A film of the Pueblo Incident began the meeting, following which came contributions from the two main speakers: Andy Brooks (NCP) on behalf of the Preparatory Committee, and Comrade Jong In Song on behalf of the Embassy of the DPRK – excerpts of which we reproduce below, together with the Resolution passed unanimously by the meeting and other contributions.
Andy Brooks
It is a great pleasure to join other friends of the Korean people at this celebration of two of the most important landmarks in modern Korean history. The formation of the Down with Imperialism Union on 17 October 1926 marked the beginning of the struggle to free Korea from the brutal yoke of Japanese colonialism.

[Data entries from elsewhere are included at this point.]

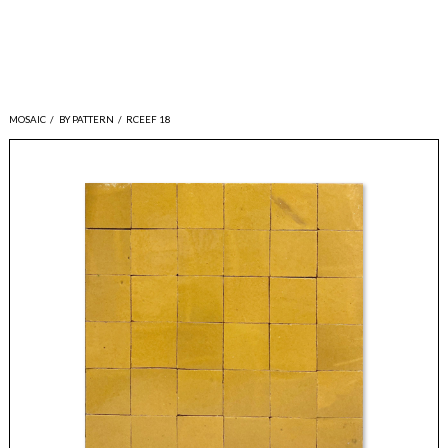
MOSAIC
/
BY PATTERN
/
RCEEF 18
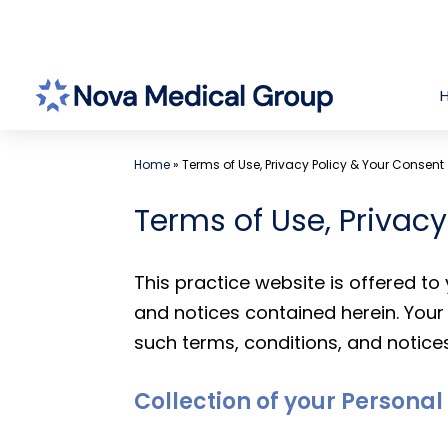
Skip
to
content
Home
»
Terms of Use, Privacy Policy & Your Consent
Terms of Use, Privac
This practice website is offered t
and notices contained herein. Your 
such terms, conditions, and notices
Collection of your Persona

The foundation of the Workers Party of Korea on 10 October 1945 was culmination of 19 years of struggle against the might of the Japanese Empire that ended in victory in August 1945. It also heralded the new era for the working people of Korea who were breaking the chains of feudalism and capitalist exploitation in the north of the peninsula.
Both dates inseparably linked with great leader comrade Kim Il Sung – one of the giants of communism – the man who led the people in a war of liberation from Japanese occupation and then defended that victory against invasion by the United States and its allies in 1950, using the fledgling United Nations as a puppet.
He then went on to lead his country in building its own, independent socialism, steering a careful path during the period of Sino-Soviet ideological conflict and managing to remain on good terms with both parties.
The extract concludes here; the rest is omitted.